Uitspraak
1.Procesverloop in cassatie
2.Beoordeling van de cassatiemiddelen
3.Beslissing
31 maart 2020.
Hoge Raad
In deze zaak heeft de Hoge Raad op 31 maart 2020 uitspraak gedaan in een cassatieprocedure tegen een arrest van het gerechtshof Amsterdam van 14 december 2018. De verdachte, geboren in 1982, was betrokken bij een ernstige strafzaak waarin hij werd beschuldigd van medeplegen van poging tot moord, het voorhanden hebben van wapens en munitie, opzetheling van een bromfietskentekenplaat en witwassen. De feiten vonden plaats in een woonwijk in Diemen, waar de verdachte samen met anderen op klaarlichte dag met aanvalsgeweren 34 kogels op een slachtoffer afvuurde. De Hoge Raad heeft de cassatiemiddelen van de verdachte beoordeeld, waarbij onder andere de afwijzing van het verzoek tot het horen van getuigen en de vraag of bepaalde bestanddelen van de delictsomschrijving bewezen moesten worden aan de orde kwamen.

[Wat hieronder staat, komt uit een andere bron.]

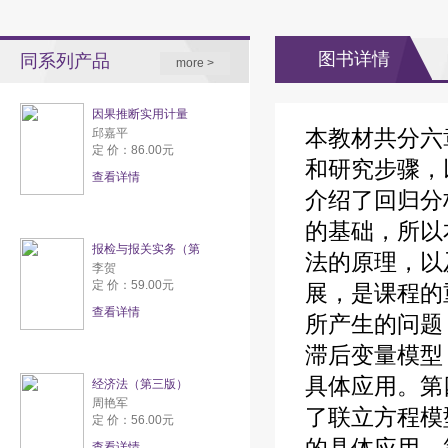
图书详情
同系列产品
more >
因果推断实用计量
本教材共分六
邱嘉平
定 价：86.00元
和研究步骤，
查看详情
介绍了回归分
的基础，所以
报检与报关实务（第
法的原理，以
李贺
定 价：59.00元
展，是课程的
查看详情
所产生的问题
滞后变量模型
具体应用。第
经济法（第三版）
周艳军
了联立方程模
定 价：56.00元
查看详情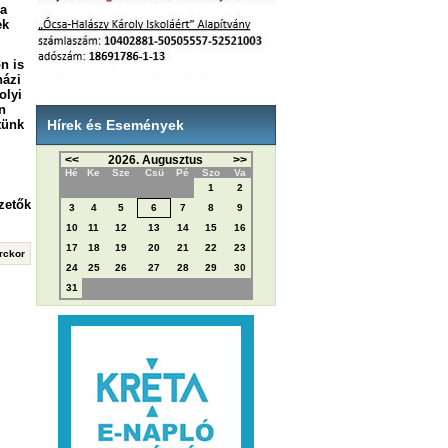
 a
ek
n is
házi
olyi
n
tünk
Hírek és Események
<<
2026. Augusztus
>>
Hé
Ke
Sze
Csü
Pé
Szo
Va
1
2
zetők
3
4
5
6
7
8
9
10
11
12
13
14
15
16
17
18
19
20
21
22
23
erckor
24
25
26
27
28
29
30
31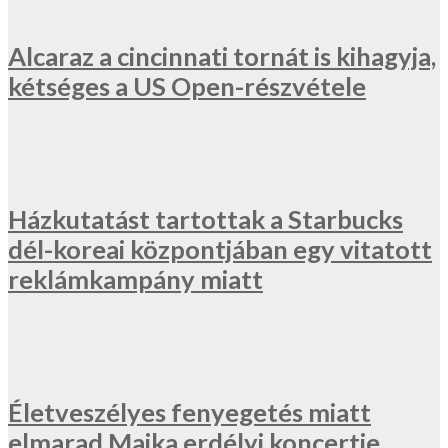
Alcaraz a cincinnati tornát is kihagyja,
kétséges a US Open-részvétele
Házkutatást tartottak a Starbucks
dél-koreai központjában egy vitatott
reklámkampány miatt
Életveszélyes fenyegetés miatt
elmarad Majka erdélyi koncertje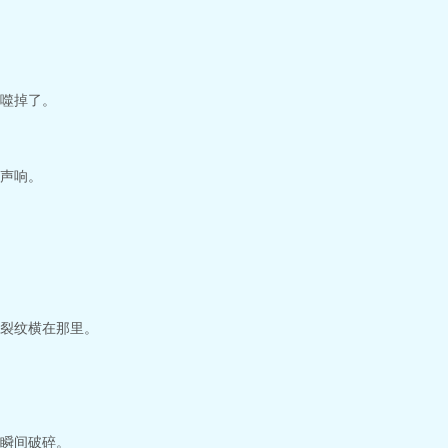
生妹妹苏晓暖继续调查真相，并认为白泽也是凶手之一。不知不觉中，苏晓暖被
护苏晓暖，继续调查五年前的真相。...
噬掉了。
声响。
裂纹横在那里。
瞬间破碎。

De advocaat-generaal D.J.C. Aben had geconcludeerd tot verwerping van het beroep. De Hoge Raad oordeelde dat de klachten over de uitspraak van het hof niet konden leiden tot vernietiging van die uitspraak en dat het niet nodig was om te motiveren waarom dit oordeel was gegeven. Uiteindelijk verwerpt de Hoge Raad het beroep van de verdachte, waarmee de eerdere uitspraak van het gerechtshof in stand blijft.